Remember that book by RW Johnson everyone brought about three years ago. “How long will South Africa survive?” It forecast that we would have to run cap in hand to the IMF within two years for a bailout.
Many commentators have repeated this, from left-wing academics to political commentators.
The fear I have is not that the forecast comes true, but if it doesn’t. I can hear the eyebrows lift and see the “you’re crazy” stares pierce the screens.
There is a worse fate that awaits South Africans than government running to the IMF to bail out Eskom; Transnet or even worse, government itself.
Yes, there is a fate far worse than the IMF putting conditions on our bailout, while they monitor spending, tax collections and corruption – making sure government money does not enrich the lucky, connected few.
The fear I have is that they use our pension fund savings. South Africa has the fifth-largest pension fund savings in the world as a percentage of GDP. The pension pot is also the eighth-biggest in dollar terms in the world. Many know this but not us as we bemoan our perceived poverty.
This pension pot belongs to about 12 million South Africans, and we already tell them how they can invest it. Yes, we have regulations that say that only 25% can be invested overseas and another 5% in Africa.
You have to have 25% in interest-bearing investments, and all this is called Regulation 28. The law is on the books, and the regulation can change without parliament even voting on it.
If government needs to issue more bonds at lower yields, it simply changes Reg 28. It can probably expand it to enforce say 50% of pension assets into bonds or banks and only 50% equity. Offshore investments could be stopped too if the SA government needed the money.
No laws need to be changed, and one can just implement Reg 28 to living annuities and other forms of long-term retirement investments.
It’s so simple and fast. No nasty little checks from the IMF while the political opposition will be made out to be anti-South African, as our development must come first! For more votes, government would up grants and government salaries and win votes that way. People will not “feel” the impact until they retire.
It will not be a big vote grabber, but it will make the ballooning deficit so much easier to fund.
Listen to the podcast: PSA rails against PIC loan to Eskom
As things go wrong, South Africans saving for retirement will be the only ones to lose our income when Eskom or government cannot pay. South Africans will get poorer in real terms as risky bonds fail or interest rates are lowered to help government borrowing.
The government will issue bonds at, let’s say, CPI only for a “limited period”. No risks are taken into account and as all pension and living annuities have to invest there due to the change in regulations we, the South African workers, will not be compensated for risks.
A little later, bonds can be issued at inflation minus 3% and still no one from the IMF or another body will say much. Our retirement savings bailout SAA for the 19th time as it buys the latest Airbus A380 for the flight to Windhoek.
The looting and waste continue and no IMF oversight.
It has happened before in SA
South African pensioners bear the costs and will suffer, and within a decade they will need to go into old-age grants themselves. They have to go to state hospitals as they no longer can afford medical insurance.
Perhaps one can protect government employees for a while via taxes but ultimately they too will suffer.
In 2036 the ex Director-General of welfare finds himself on an old-age grant. What happened, he asks? Well, inflation was much higher than his enforced bond returns, and the pot is now empty. Inflation and wastage without taking risks into account empty the nest quickly.

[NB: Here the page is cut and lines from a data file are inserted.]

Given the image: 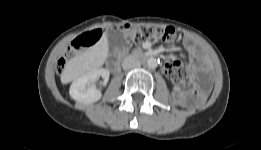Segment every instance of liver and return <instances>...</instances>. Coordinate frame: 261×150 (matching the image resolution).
Returning <instances> with one entry per match:
<instances>
[{
  "instance_id": "obj_1",
  "label": "liver",
  "mask_w": 261,
  "mask_h": 150,
  "mask_svg": "<svg viewBox=\"0 0 261 150\" xmlns=\"http://www.w3.org/2000/svg\"><path fill=\"white\" fill-rule=\"evenodd\" d=\"M108 54V41L103 36L93 47L89 48L82 55L72 58L68 63V68L76 70L80 74L98 69L101 67ZM65 74L63 75V77Z\"/></svg>"
}]
</instances>
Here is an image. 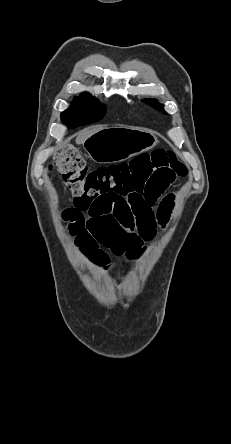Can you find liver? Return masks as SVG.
<instances>
[{
  "label": "liver",
  "instance_id": "liver-1",
  "mask_svg": "<svg viewBox=\"0 0 231 444\" xmlns=\"http://www.w3.org/2000/svg\"><path fill=\"white\" fill-rule=\"evenodd\" d=\"M102 129H103L102 126H95V127H89V128H86V129L80 131L77 134L76 143L83 144L87 138H89L91 135H93L94 133H96Z\"/></svg>",
  "mask_w": 231,
  "mask_h": 444
}]
</instances>
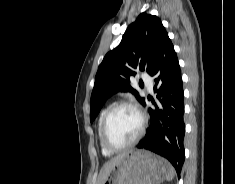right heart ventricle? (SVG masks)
<instances>
[{"mask_svg":"<svg viewBox=\"0 0 235 184\" xmlns=\"http://www.w3.org/2000/svg\"><path fill=\"white\" fill-rule=\"evenodd\" d=\"M106 111H107V108L104 109V110H102L101 113H100V116H99V119H98V123H97V137H98V142H99V145H100V147H101L102 153H103L105 156L110 157V156L113 155V153L107 151V150L103 147V145H102V143H101V138H100V136H101L102 122H103V118H104V116H105Z\"/></svg>","mask_w":235,"mask_h":184,"instance_id":"right-heart-ventricle-1","label":"right heart ventricle"}]
</instances>
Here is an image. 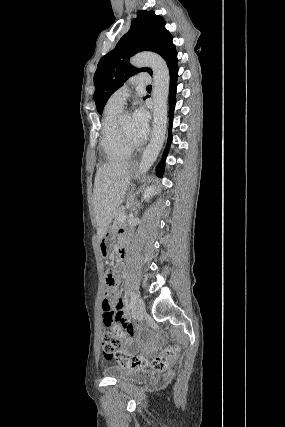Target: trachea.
Segmentation results:
<instances>
[{
    "label": "trachea",
    "mask_w": 285,
    "mask_h": 427,
    "mask_svg": "<svg viewBox=\"0 0 285 427\" xmlns=\"http://www.w3.org/2000/svg\"><path fill=\"white\" fill-rule=\"evenodd\" d=\"M147 88H148V89H151V88H152V86H151V85H148V86H147Z\"/></svg>",
    "instance_id": "3493384b"
}]
</instances>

Don’t believe it can happen here? Well, ask the 70 000 Transnet pensioners who more often than not get more money from an old-age grant than from their pensions! One was an old manager who worked with me.

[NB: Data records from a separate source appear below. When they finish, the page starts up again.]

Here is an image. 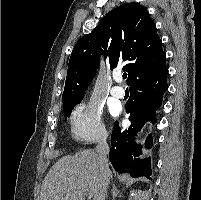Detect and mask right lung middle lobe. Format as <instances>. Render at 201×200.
Segmentation results:
<instances>
[{
  "label": "right lung middle lobe",
  "instance_id": "1",
  "mask_svg": "<svg viewBox=\"0 0 201 200\" xmlns=\"http://www.w3.org/2000/svg\"><path fill=\"white\" fill-rule=\"evenodd\" d=\"M83 98L71 99L63 101L65 118L69 117L73 108L82 101Z\"/></svg>",
  "mask_w": 201,
  "mask_h": 200
}]
</instances>
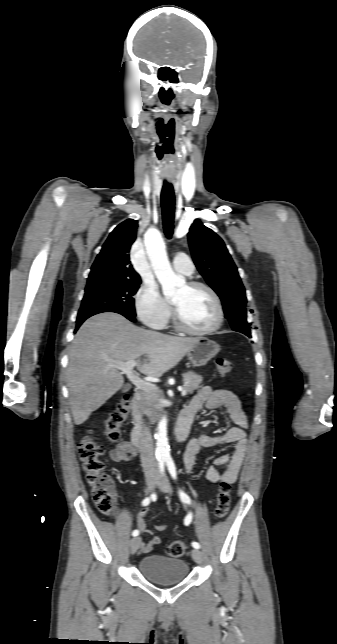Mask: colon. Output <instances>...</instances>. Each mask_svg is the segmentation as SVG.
I'll return each mask as SVG.
<instances>
[{"label":"colon","instance_id":"colon-1","mask_svg":"<svg viewBox=\"0 0 337 644\" xmlns=\"http://www.w3.org/2000/svg\"><path fill=\"white\" fill-rule=\"evenodd\" d=\"M234 367L233 362L225 357H218L216 368L221 376L228 375ZM130 411V401L127 396L118 401L105 419V436L110 442H118L122 434L124 424ZM78 456L82 462L86 480L92 490V499L98 510L109 515L114 508L113 482L104 472L102 459L103 446L93 437L87 435L78 443ZM231 486L228 482L222 481L218 486L216 496L215 515L217 518H224L230 508ZM186 544L177 540L172 542L168 548V555L179 558L184 555Z\"/></svg>","mask_w":337,"mask_h":644}]
</instances>
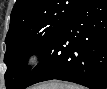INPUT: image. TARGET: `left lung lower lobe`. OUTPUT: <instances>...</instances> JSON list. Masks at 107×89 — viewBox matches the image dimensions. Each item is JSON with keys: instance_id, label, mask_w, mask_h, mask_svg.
<instances>
[{"instance_id": "0a47b994", "label": "left lung lower lobe", "mask_w": 107, "mask_h": 89, "mask_svg": "<svg viewBox=\"0 0 107 89\" xmlns=\"http://www.w3.org/2000/svg\"><path fill=\"white\" fill-rule=\"evenodd\" d=\"M40 59L14 89L52 79L106 89L107 0H84L40 54Z\"/></svg>"}]
</instances>
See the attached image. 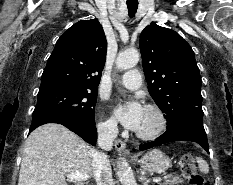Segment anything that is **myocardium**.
<instances>
[{
  "label": "myocardium",
  "instance_id": "1",
  "mask_svg": "<svg viewBox=\"0 0 233 185\" xmlns=\"http://www.w3.org/2000/svg\"><path fill=\"white\" fill-rule=\"evenodd\" d=\"M144 109L153 112L157 116L158 124L156 128L149 133H140L136 131L135 135L141 140H154L161 136L162 133L165 131L167 126V118L164 111L157 105L147 104Z\"/></svg>",
  "mask_w": 233,
  "mask_h": 185
}]
</instances>
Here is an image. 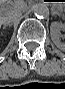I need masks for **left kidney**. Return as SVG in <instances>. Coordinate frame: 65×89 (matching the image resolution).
I'll return each mask as SVG.
<instances>
[{"instance_id":"left-kidney-1","label":"left kidney","mask_w":65,"mask_h":89,"mask_svg":"<svg viewBox=\"0 0 65 89\" xmlns=\"http://www.w3.org/2000/svg\"><path fill=\"white\" fill-rule=\"evenodd\" d=\"M53 26H57L59 30H62V31H65V25L62 24V23H53L52 24V27ZM52 27H51V31H52ZM52 34V40L54 42V44L57 46V48H59L60 50L62 51H65V42L64 41H61L65 39V35L64 34H61V33H56V32H51Z\"/></svg>"}]
</instances>
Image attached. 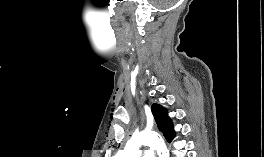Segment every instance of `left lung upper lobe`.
Instances as JSON below:
<instances>
[{"instance_id": "left-lung-upper-lobe-1", "label": "left lung upper lobe", "mask_w": 264, "mask_h": 157, "mask_svg": "<svg viewBox=\"0 0 264 157\" xmlns=\"http://www.w3.org/2000/svg\"><path fill=\"white\" fill-rule=\"evenodd\" d=\"M152 114L156 120L158 129L163 133L168 142L174 138L175 131L173 130L172 122L167 115V110L158 104L152 105Z\"/></svg>"}]
</instances>
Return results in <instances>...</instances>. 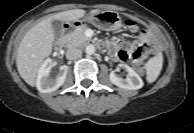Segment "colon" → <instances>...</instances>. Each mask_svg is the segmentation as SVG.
Returning <instances> with one entry per match:
<instances>
[{
  "mask_svg": "<svg viewBox=\"0 0 194 133\" xmlns=\"http://www.w3.org/2000/svg\"><path fill=\"white\" fill-rule=\"evenodd\" d=\"M126 26H127L131 31H136V30L138 29L137 23H136L134 20H132V19L126 20ZM136 68H137L138 72H140V73H143V72H144L141 63H137V64H136Z\"/></svg>",
  "mask_w": 194,
  "mask_h": 133,
  "instance_id": "obj_1",
  "label": "colon"
}]
</instances>
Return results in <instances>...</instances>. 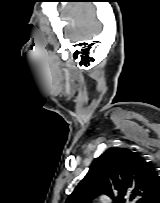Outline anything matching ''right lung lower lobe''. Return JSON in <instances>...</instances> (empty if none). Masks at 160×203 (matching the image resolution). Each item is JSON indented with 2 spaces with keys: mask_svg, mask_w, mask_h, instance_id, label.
<instances>
[{
  "mask_svg": "<svg viewBox=\"0 0 160 203\" xmlns=\"http://www.w3.org/2000/svg\"><path fill=\"white\" fill-rule=\"evenodd\" d=\"M150 203H160V195H158L153 201Z\"/></svg>",
  "mask_w": 160,
  "mask_h": 203,
  "instance_id": "1",
  "label": "right lung lower lobe"
}]
</instances>
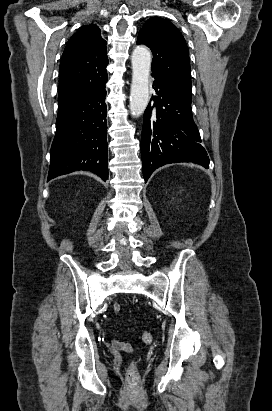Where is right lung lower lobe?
<instances>
[{"label": "right lung lower lobe", "mask_w": 272, "mask_h": 411, "mask_svg": "<svg viewBox=\"0 0 272 411\" xmlns=\"http://www.w3.org/2000/svg\"><path fill=\"white\" fill-rule=\"evenodd\" d=\"M106 82L59 103L48 181L76 170L108 179Z\"/></svg>", "instance_id": "98d812e1"}]
</instances>
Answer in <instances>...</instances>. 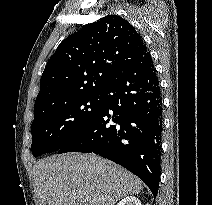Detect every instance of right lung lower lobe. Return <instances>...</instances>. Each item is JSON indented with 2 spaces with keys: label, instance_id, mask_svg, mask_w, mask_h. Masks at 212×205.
<instances>
[{
  "label": "right lung lower lobe",
  "instance_id": "98d812e1",
  "mask_svg": "<svg viewBox=\"0 0 212 205\" xmlns=\"http://www.w3.org/2000/svg\"><path fill=\"white\" fill-rule=\"evenodd\" d=\"M99 112L57 152L95 153L138 176L156 197L160 179L162 96L149 52L102 91Z\"/></svg>",
  "mask_w": 212,
  "mask_h": 205
}]
</instances>
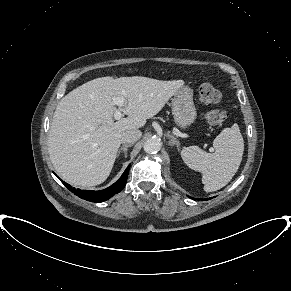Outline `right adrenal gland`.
Here are the masks:
<instances>
[{
  "mask_svg": "<svg viewBox=\"0 0 291 291\" xmlns=\"http://www.w3.org/2000/svg\"><path fill=\"white\" fill-rule=\"evenodd\" d=\"M131 146H132L131 144H125V145L121 146L120 149H119V151H118L117 156H119V154L121 153V151H123L124 156H125V158H126V157H127V149H128L129 147H131Z\"/></svg>",
  "mask_w": 291,
  "mask_h": 291,
  "instance_id": "2a0ac1e0",
  "label": "right adrenal gland"
}]
</instances>
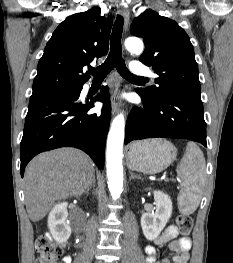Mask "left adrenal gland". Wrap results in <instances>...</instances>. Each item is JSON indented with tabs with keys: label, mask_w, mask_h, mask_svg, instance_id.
I'll return each instance as SVG.
<instances>
[{
	"label": "left adrenal gland",
	"mask_w": 233,
	"mask_h": 263,
	"mask_svg": "<svg viewBox=\"0 0 233 263\" xmlns=\"http://www.w3.org/2000/svg\"><path fill=\"white\" fill-rule=\"evenodd\" d=\"M130 178H129V180H132V179H135V178H137V179H142V177L140 176V175H136V174H134L133 172H131L130 171Z\"/></svg>",
	"instance_id": "a2214340"
}]
</instances>
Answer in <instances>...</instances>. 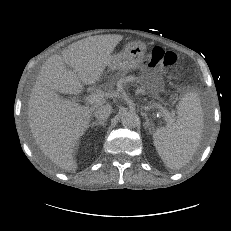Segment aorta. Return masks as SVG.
Returning <instances> with one entry per match:
<instances>
[{"mask_svg": "<svg viewBox=\"0 0 231 231\" xmlns=\"http://www.w3.org/2000/svg\"><path fill=\"white\" fill-rule=\"evenodd\" d=\"M121 122L124 127L134 128L139 122L138 115L134 112L124 113L121 117Z\"/></svg>", "mask_w": 231, "mask_h": 231, "instance_id": "obj_1", "label": "aorta"}]
</instances>
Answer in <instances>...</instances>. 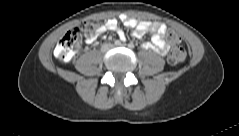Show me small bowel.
<instances>
[{"instance_id": "c3829d8e", "label": "small bowel", "mask_w": 239, "mask_h": 136, "mask_svg": "<svg viewBox=\"0 0 239 136\" xmlns=\"http://www.w3.org/2000/svg\"><path fill=\"white\" fill-rule=\"evenodd\" d=\"M120 21L131 29L132 35L135 37H141L147 32L151 34V41L144 44L145 48L152 49L161 55H165L168 52L169 45L165 39L167 27L164 23L137 21L126 15H121ZM107 31H116L120 40L124 41L126 39L124 32L118 29V21L116 19H109L100 27V33ZM94 41L95 38H86L85 40L86 44H92Z\"/></svg>"}]
</instances>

It’s not pretty when people who saved for four decades stay in their children’s garages. No more dignity and no more privacy while the children struggle too.
The de facto use of pensions is already happening with the PIC investing R5 billion in Eskom. Without regulation changes so far, and as the PIC is backed by us – the South African taxpayers – we know that this is just a future tax rise if Eskom folds.
So, as the budget creeps up on us, be scared that there will be changes, which make sense for politicians but not for savers. Be aware that wastage will not end with a few words by current heroes.